Task prompt
Type the entries out once more. Match them exactly.

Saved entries
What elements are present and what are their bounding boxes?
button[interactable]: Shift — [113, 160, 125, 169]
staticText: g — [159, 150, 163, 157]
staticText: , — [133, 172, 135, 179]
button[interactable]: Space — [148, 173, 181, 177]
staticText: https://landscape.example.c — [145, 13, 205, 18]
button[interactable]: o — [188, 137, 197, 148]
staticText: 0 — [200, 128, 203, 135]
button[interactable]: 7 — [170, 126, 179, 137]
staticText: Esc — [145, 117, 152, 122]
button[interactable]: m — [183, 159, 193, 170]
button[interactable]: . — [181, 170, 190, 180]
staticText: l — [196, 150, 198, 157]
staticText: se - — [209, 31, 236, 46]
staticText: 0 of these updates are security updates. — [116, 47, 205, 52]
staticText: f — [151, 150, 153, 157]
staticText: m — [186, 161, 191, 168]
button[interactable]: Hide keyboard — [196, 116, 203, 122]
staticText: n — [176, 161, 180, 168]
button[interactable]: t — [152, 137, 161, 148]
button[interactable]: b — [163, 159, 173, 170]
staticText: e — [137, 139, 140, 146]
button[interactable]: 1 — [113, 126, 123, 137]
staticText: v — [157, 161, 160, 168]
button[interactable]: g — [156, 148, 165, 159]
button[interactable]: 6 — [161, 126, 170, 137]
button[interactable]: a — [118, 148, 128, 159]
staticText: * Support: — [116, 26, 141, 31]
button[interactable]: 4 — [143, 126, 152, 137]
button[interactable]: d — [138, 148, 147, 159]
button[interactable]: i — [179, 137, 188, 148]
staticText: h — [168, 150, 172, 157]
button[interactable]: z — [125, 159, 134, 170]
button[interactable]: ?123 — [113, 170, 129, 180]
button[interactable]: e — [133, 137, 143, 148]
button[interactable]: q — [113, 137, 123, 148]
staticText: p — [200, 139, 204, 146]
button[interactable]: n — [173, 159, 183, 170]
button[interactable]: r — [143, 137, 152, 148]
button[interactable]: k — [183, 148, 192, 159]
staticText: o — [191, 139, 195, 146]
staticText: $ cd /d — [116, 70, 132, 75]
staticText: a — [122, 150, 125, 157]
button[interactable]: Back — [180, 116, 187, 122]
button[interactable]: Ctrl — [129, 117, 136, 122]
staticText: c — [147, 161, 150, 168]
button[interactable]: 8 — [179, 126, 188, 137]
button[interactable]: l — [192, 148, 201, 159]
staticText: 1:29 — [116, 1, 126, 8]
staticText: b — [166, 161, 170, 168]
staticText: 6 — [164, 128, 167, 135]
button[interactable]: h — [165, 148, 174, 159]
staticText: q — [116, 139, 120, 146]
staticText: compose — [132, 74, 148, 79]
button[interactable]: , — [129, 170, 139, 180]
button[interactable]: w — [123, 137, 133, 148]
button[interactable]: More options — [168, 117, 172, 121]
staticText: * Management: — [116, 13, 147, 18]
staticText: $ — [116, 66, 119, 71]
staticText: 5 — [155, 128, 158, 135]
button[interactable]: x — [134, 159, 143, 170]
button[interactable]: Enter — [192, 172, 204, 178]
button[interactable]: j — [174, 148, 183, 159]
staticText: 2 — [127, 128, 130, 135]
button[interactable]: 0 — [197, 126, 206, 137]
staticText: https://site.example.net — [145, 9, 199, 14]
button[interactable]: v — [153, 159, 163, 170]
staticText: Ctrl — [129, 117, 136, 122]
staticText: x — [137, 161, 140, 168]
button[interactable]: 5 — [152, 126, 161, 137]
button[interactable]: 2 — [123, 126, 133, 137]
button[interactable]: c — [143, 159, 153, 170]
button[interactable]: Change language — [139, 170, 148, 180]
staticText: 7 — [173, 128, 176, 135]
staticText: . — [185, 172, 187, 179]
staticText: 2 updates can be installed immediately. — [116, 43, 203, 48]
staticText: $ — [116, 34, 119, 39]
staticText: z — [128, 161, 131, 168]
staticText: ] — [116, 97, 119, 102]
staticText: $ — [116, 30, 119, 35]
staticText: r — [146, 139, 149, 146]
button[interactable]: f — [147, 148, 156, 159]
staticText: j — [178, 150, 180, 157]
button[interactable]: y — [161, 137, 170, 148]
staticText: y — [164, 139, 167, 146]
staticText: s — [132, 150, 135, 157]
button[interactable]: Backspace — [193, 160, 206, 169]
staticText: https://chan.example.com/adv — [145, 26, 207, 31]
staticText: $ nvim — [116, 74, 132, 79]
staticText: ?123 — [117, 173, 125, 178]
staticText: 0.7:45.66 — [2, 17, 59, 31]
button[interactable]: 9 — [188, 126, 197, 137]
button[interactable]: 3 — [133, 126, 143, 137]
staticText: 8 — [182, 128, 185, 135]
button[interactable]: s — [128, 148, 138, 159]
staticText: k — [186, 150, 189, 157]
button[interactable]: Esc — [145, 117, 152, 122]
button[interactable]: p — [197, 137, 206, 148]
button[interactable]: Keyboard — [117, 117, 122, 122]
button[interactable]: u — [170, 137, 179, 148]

Answer section
What elements are present and what are their bounding boxes?
button[interactable]: Shift — [113, 160, 125, 169]
staticText: g — [159, 150, 163, 157]
staticText: , — [133, 172, 135, 179]
button[interactable]: Space — [148, 173, 181, 177]
staticText: https://landscape.example.c — [145, 13, 205, 18]
button[interactable]: o — [188, 137, 197, 148]
staticText: 0 — [200, 128, 203, 135]
button[interactable]: 7 — [170, 126, 179, 137]
staticText: Esc — [145, 117, 152, 122]
button[interactable]: m — [183, 159, 193, 170]
button[interactable]: . — [181, 170, 190, 180]
staticText: l — [196, 150, 198, 157]
staticText: se - — [209, 31, 236, 46]
staticText: 0 of these updates are security updates. — [116, 47, 205, 52]
staticText: f — [151, 150, 153, 157]
staticText: m — [186, 161, 191, 168]
button[interactable]: Hide keyboard — [196, 116, 203, 122]
staticText: n — [176, 161, 180, 168]
button[interactable]: t — [152, 137, 161, 148]
button[interactable]: b — [163, 159, 173, 170]
staticText: e — [137, 139, 140, 146]
button[interactable]: 1 — [113, 126, 123, 137]
staticText: v — [157, 161, 160, 168]
button[interactable]: g — [156, 148, 165, 159]
button[interactable]: 6 — [161, 126, 170, 137]
button[interactable]: a — [118, 148, 128, 159]
staticText: * Support: — [116, 26, 141, 31]
button[interactable]: 4 — [143, 126, 152, 137]
button[interactable]: d — [138, 148, 147, 159]
button[interactable]: i — [179, 137, 188, 148]
staticText: h — [168, 150, 172, 157]
button[interactable]: z — [125, 159, 134, 170]
button[interactable]: ?123 — [113, 170, 129, 180]
button[interactable]: e — [133, 137, 143, 148]
button[interactable]: q — [113, 137, 123, 148]
staticText: p — [200, 139, 204, 146]
button[interactable]: n — [173, 159, 183, 170]
button[interactable]: r — [143, 137, 152, 148]
button[interactable]: k — [183, 148, 192, 159]
staticText: o — [191, 139, 195, 146]
staticText: $ cd /d — [116, 70, 132, 75]
staticText: a — [122, 150, 125, 157]
button[interactable]: Back — [180, 116, 187, 122]
button[interactable]: Ctrl — [129, 117, 136, 122]
staticText: c — [147, 161, 150, 168]
button[interactable]: 8 — [179, 126, 188, 137]
button[interactable]: l — [192, 148, 201, 159]
staticText: 1:29 — [116, 1, 126, 8]
staticText: b — [166, 161, 170, 168]
staticText: 6 — [164, 128, 167, 135]
button[interactable]: h — [165, 148, 174, 159]
staticText: q — [116, 139, 120, 146]
staticText: compose — [132, 74, 148, 79]
button[interactable]: , — [129, 170, 139, 180]
button[interactable]: w — [123, 137, 133, 148]
button[interactable]: More options — [168, 117, 172, 121]
staticText: * Management: — [116, 13, 147, 18]
staticText: $ — [116, 66, 119, 71]
staticText: 5 — [155, 128, 158, 135]
button[interactable]: x — [134, 159, 143, 170]
button[interactable]: Enter — [192, 172, 204, 178]
button[interactable]: j — [174, 148, 183, 159]
staticText: 2 — [127, 128, 130, 135]
button[interactable]: 0 — [197, 126, 206, 137]
staticText: https://site.example.net — [145, 9, 199, 14]
button[interactable]: v — [153, 159, 163, 170]
staticText: Ctrl — [129, 117, 136, 122]
staticText: x — [137, 161, 140, 168]
button[interactable]: 5 — [152, 126, 161, 137]
button[interactable]: 2 — [123, 126, 133, 137]
button[interactable]: c — [143, 159, 153, 170]
button[interactable]: Change language — [139, 170, 148, 180]
staticText: 7 — [173, 128, 176, 135]
staticText: . — [185, 172, 187, 179]
staticText: 2 updates can be installed immediately. — [116, 43, 203, 48]
staticText: $ — [116, 34, 119, 39]
staticText: z — [128, 161, 131, 168]
staticText: ] — [116, 97, 119, 102]
staticText: $ — [116, 30, 119, 35]
staticText: r — [146, 139, 149, 146]
button[interactable]: f — [147, 148, 156, 159]
staticText: j — [178, 150, 180, 157]
button[interactable]: y — [161, 137, 170, 148]
staticText: y — [164, 139, 167, 146]
staticText: s — [132, 150, 135, 157]
button[interactable]: Backspace — [193, 160, 206, 169]
staticText: https://chan.example.com/adv — [145, 26, 207, 31]
staticText: $ nvim — [116, 74, 132, 79]
staticText: ?123 — [117, 173, 125, 178]
staticText: 0.7:45.66 — [2, 17, 59, 31]
button[interactable]: 9 — [188, 126, 197, 137]
button[interactable]: 3 — [133, 126, 143, 137]
staticText: 8 — [182, 128, 185, 135]
button[interactable]: s — [128, 148, 138, 159]
staticText: k — [186, 150, 189, 157]
button[interactable]: Esc — [145, 117, 152, 122]
button[interactable]: p — [197, 137, 206, 148]
button[interactable]: Keyboard — [117, 117, 122, 122]
button[interactable]: u — [170, 137, 179, 148]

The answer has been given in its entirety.